Firm Decision-Making: Output and Profit

  • Firms decide how much to produce based on where marginal cost (MC) equals marginal revenue (MR), which is the market price.
  • Producing units where MC exceeds MR is irrational, as costs would exceed revenue.

Economic Profit, Zero Profit, and Loss

  • Economic profit is calculated as (Price - Average Total Cost) × Quantity produced.
  • If a firm's price exceeds its average total cost (ATC) at optimal quantity, it earns positive economic profit.
  • If price equals ATC, the firm earns zero economic profit.
  • If ATC exceeds price, the firm incurs an economic loss.

Example Firms: A, B, and C

  • Firm A: ATC below price; produces at MC=MR; earns positive economic profit.
  • Firm B: ATC equals price; produces at MC=MR; earns zero economic profit.
  • Firm C: ATC above price; produces at MC=MR; incurs an economic loss.

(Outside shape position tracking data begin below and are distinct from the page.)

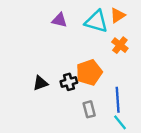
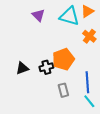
purple triangle: (59, 20) -> (38, 15), turned 32

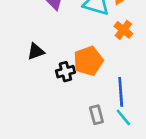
black triangle: (22, 68) -> (36, 51), moved
gray rectangle: (63, 90) -> (96, 115), moved

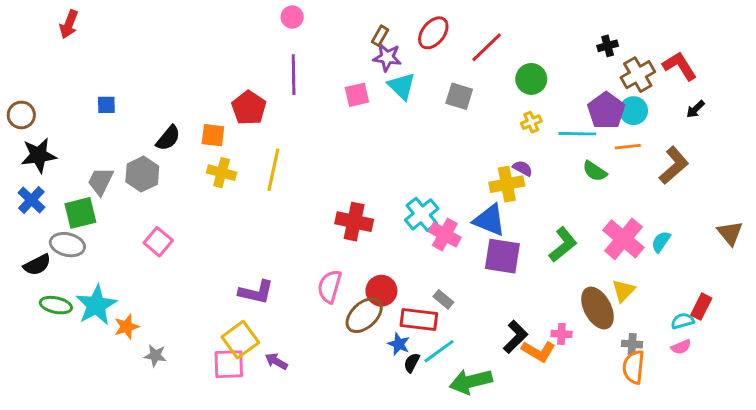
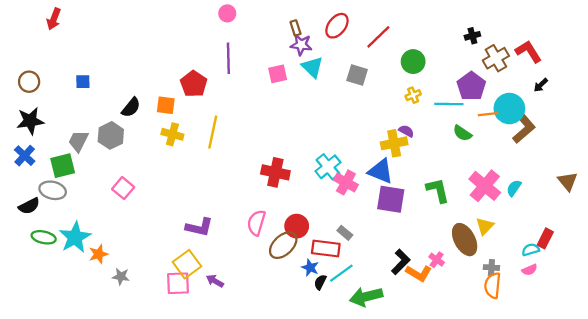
brown rectangle: (380, 36) -> (296, 28), turned -48
cyan circle: (634, 111) -> (509, 109), moved, size x1.4
brown circle: (21, 115) -> (29, 82), moved
green L-shape: (563, 245) -> (438, 190), turned -64
pink cross: (561, 334) -> (437, 260), turned 32

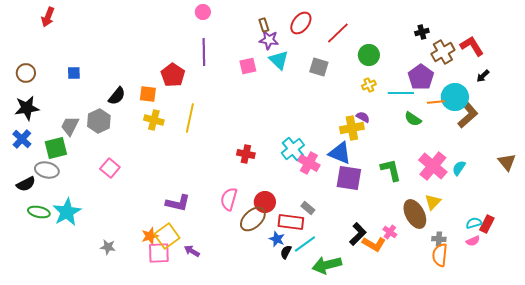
red cross: (275, 172) -> (246, 154), size x0.7
red rectangle: (545, 238) -> (487, 224), moved
orange star: (99, 254) -> (150, 236), moved

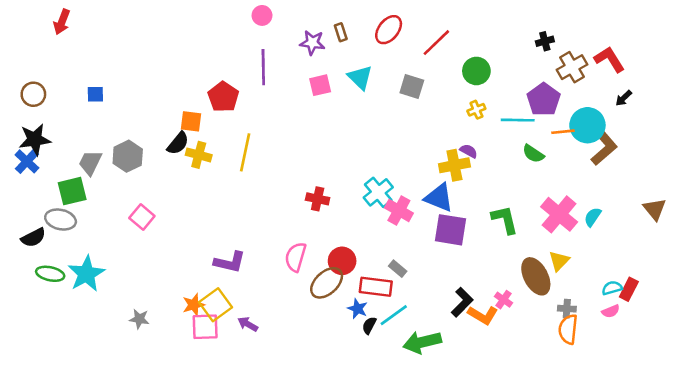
purple star: (269, 40) -> (312, 43), moved
black semicircle: (117, 96) -> (178, 143), moved
blue cross: (22, 139) -> (27, 161), moved

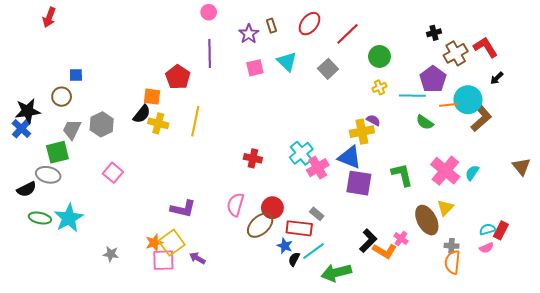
purple star: (312, 43) -> (249, 34), turned 30
gray square: (412, 86) -> (328, 69), turned 30
brown circle: (33, 94) -> (62, 97), moved
pink cross: (399, 210) -> (318, 168), turned 30

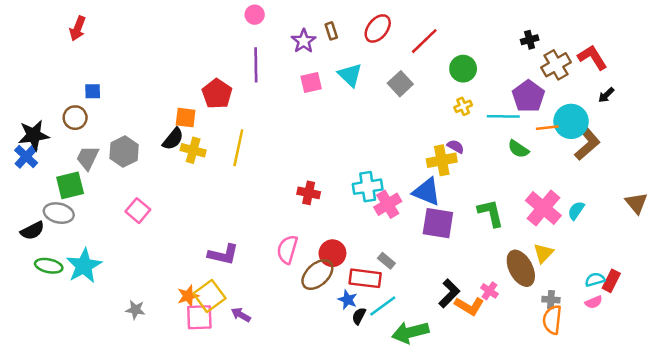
red arrow: (49, 17) -> (78, 28), moved
cyan cross: (301, 153) -> (368, 187), turned 30

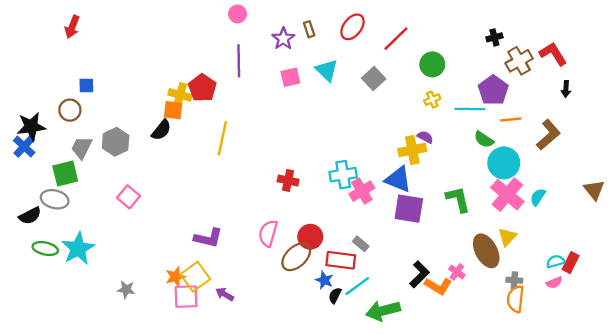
black arrow: (606, 95) -> (566, 89), turned -42
cyan circle: (571, 121) -> (504, 163), moved
yellow cross: (193, 150) -> (180, 95), moved

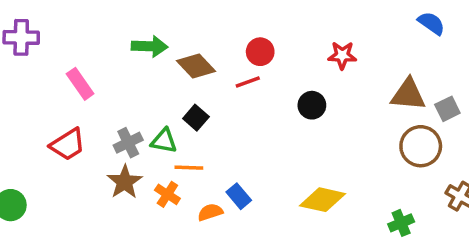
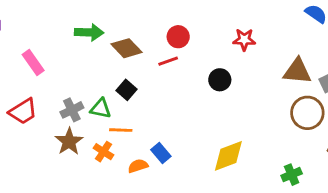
yellow diamond: (323, 200) -> (228, 156), turned -33

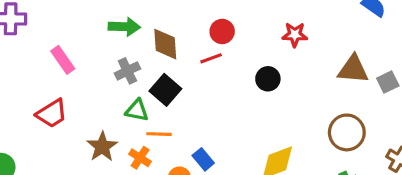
brown diamond: (126, 48) -> (165, 44), turned 40
black square: (126, 90) -> (165, 90), size x1.4
gray cross: (72, 110) -> (127, 71), moved
brown circle: (307, 113) -> (347, 132), moved

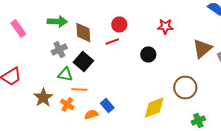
pink rectangle: (63, 60) -> (18, 28), moved
brown triangle: (353, 69) -> (202, 48), turned -45
brown circle: (347, 132) -> (185, 88), moved

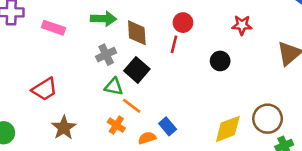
pink rectangle: (18, 28) -> (54, 28), turned -36
red line: (112, 42) -> (174, 44), turned -56
brown circle: (185, 88) -> (268, 119), moved
orange line: (79, 90) -> (132, 106), turned 35
brown star: (43, 98) -> (64, 128), moved

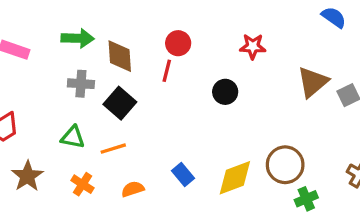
gray cross: (106, 55) -> (81, 84), turned 30
green triangle: (114, 87) -> (73, 137), moved
orange line: (132, 106) -> (113, 149), turned -54
orange cross: (116, 125) -> (83, 184), moved
blue rectangle: (168, 126) -> (183, 174), moved

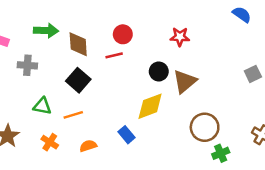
red line: (167, 71) -> (114, 55), turned 63
brown triangle: (313, 82) -> (185, 81), moved
gray cross: (81, 84) -> (27, 65), moved
yellow diamond: (235, 178) -> (150, 106), moved

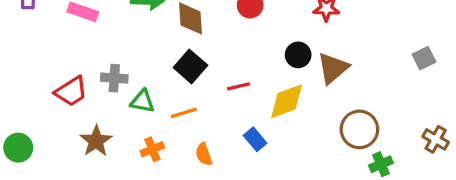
red line: (114, 55) -> (239, 86), moved
gray cross: (27, 65) -> (114, 78), moved
orange cross: (50, 142) -> (152, 149), turned 35
orange semicircle: (88, 146) -> (204, 154), turned -91

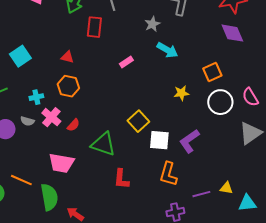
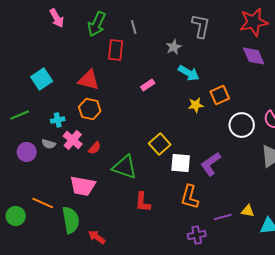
red triangle: (67, 57) -> (89, 80), size x1.6
orange square: (212, 72) -> (220, 95), moved
yellow star: (181, 93) -> (196, 105), moved

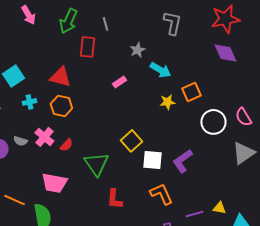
gray star: (174, 47) -> (137, 50), moved
cyan cross: (58, 120) -> (29, 102), moved
green triangle: (125, 167) -> (96, 164), turned 36
orange L-shape: (190, 197) -> (161, 194), turned 140

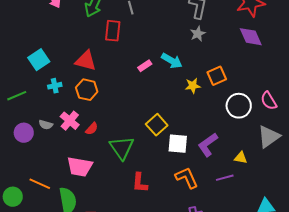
gray star: (137, 50) -> (198, 34), moved
cyan arrow: (160, 70) -> (172, 61), moved
yellow triangle: (219, 208) -> (241, 158), moved
purple line: (194, 214) -> (225, 178), moved

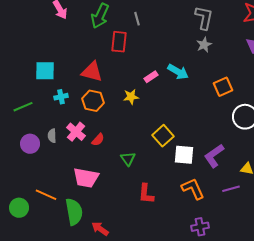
cyan square: (39, 60) -> (45, 71), turned 35
yellow star: (193, 86) -> (131, 97), moved
gray semicircle: (46, 125) -> (52, 136), turned 72
green triangle: (122, 148) -> (128, 159), size x0.6

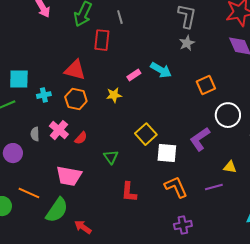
cyan square: (45, 71) -> (19, 79), moved
purple circle: (30, 144) -> (13, 153), moved
purple L-shape: (214, 156) -> (200, 139), moved
green semicircle: (74, 212) -> (57, 210), turned 44

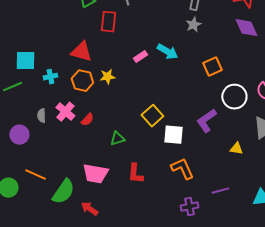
yellow star: (114, 95) -> (107, 77), moved
green triangle: (111, 157) -> (117, 139), turned 49
pink trapezoid: (69, 176) -> (95, 174), moved
purple line: (214, 187) -> (220, 191), moved

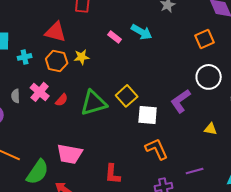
pink rectangle: (140, 57) -> (115, 37), turned 72
orange square: (212, 67) -> (205, 39), moved
green triangle: (117, 139) -> (94, 103), moved, size x1.8
red L-shape: (135, 174) -> (113, 174), moved

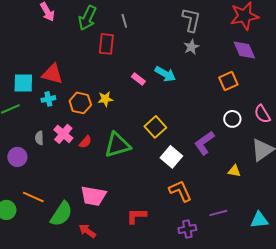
red triangle: (56, 32) -> (52, 74), moved
white circle: (209, 77) -> (232, 119), size x0.7
yellow square: (127, 96) -> (155, 127), moved
white square: (148, 115) -> (171, 157), turned 35
red L-shape: (113, 174) -> (136, 216), turned 85

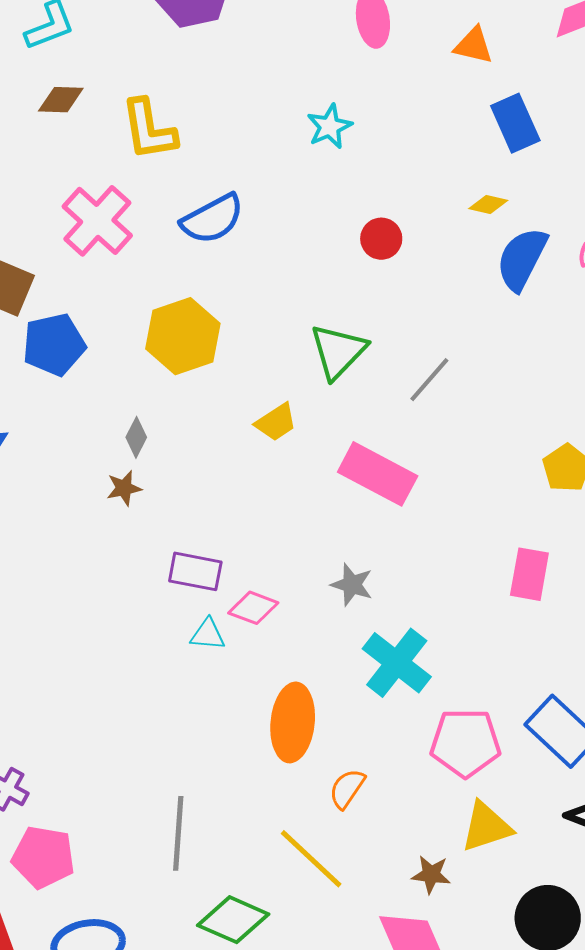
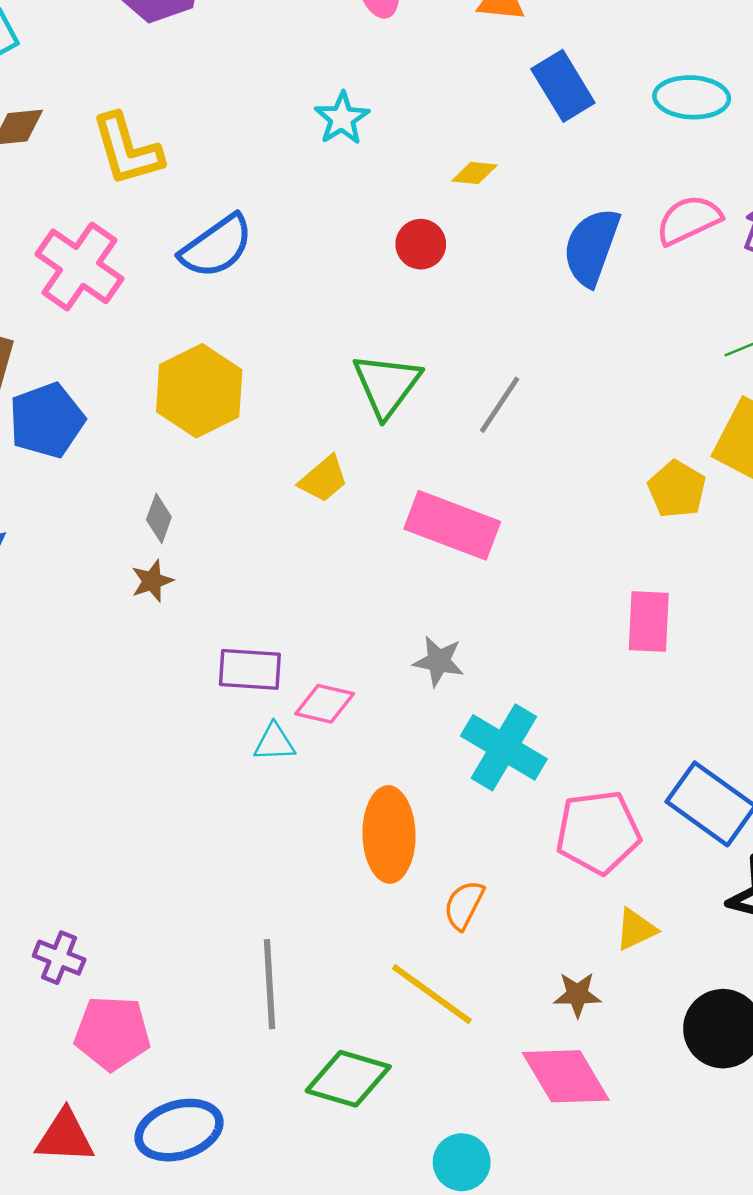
yellow diamond: (488, 204) -> (474, 173), moved
yellow triangle: (486, 827) -> (636, 929), size x0.7

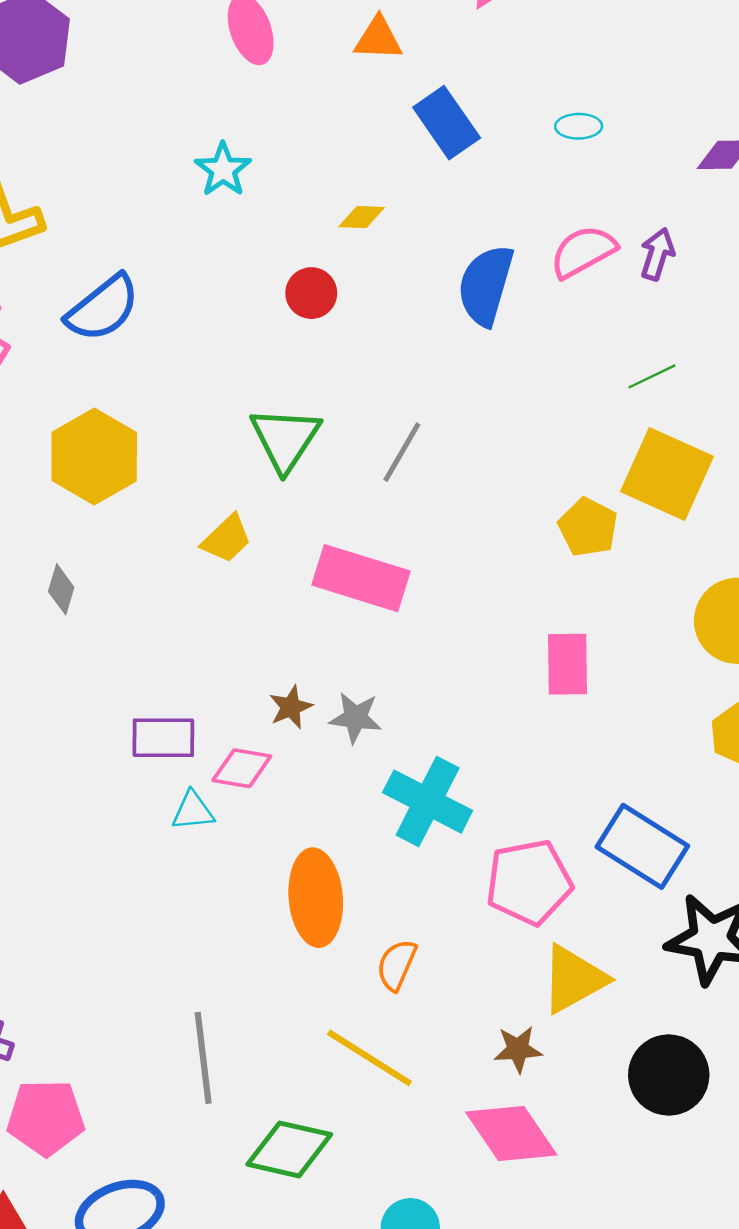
cyan ellipse: (692, 97) -> (579, 126), size x0.6
brown star: (152, 581) -> (291, 707), moved
yellow triangle: (636, 929) -> (574, 979), size x1.6

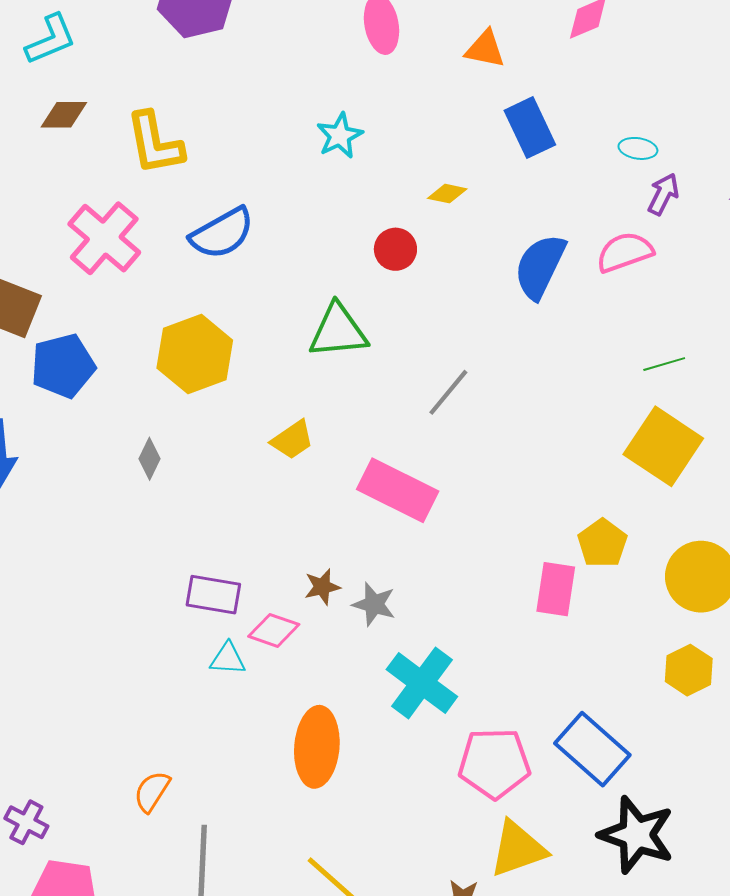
purple arrow: (657, 254) -> (663, 194), moved
green triangle: (285, 439) -> (338, 331), moved, turned 42
yellow pentagon: (588, 527) -> (602, 543), moved
orange semicircle: (397, 965) -> (152, 791), moved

Short Run vs. Long Run Considerations

  • In the short run, firms may stay in the market despite losses if they cover variable and some fixed costs.
  • In the long run, firms unable to earn economic profit will exit the market.

Key Terms & Definitions

  • Perfect competition — Market structure with many firms, identical products, and free entry/exit.
  • Price taker — A firm that must accept the market price.
  • Marginal cost (MC) — Cost of producing one more unit.
  • Marginal revenue (MR) — Revenue from selling one more unit; equals market price in perfect competition.
  • Average total cost (ATC) — Total cost divided by quantity produced.
  • Economic profit — Profit after considering both explicit and implicit costs.
  • Economic loss — Situation where costs exceed revenues.

Action Items / Next Steps

  • Review the calculation of economic profit and loss.
  • Understand the difference between short-run and long-run firm behavior in perfect competition.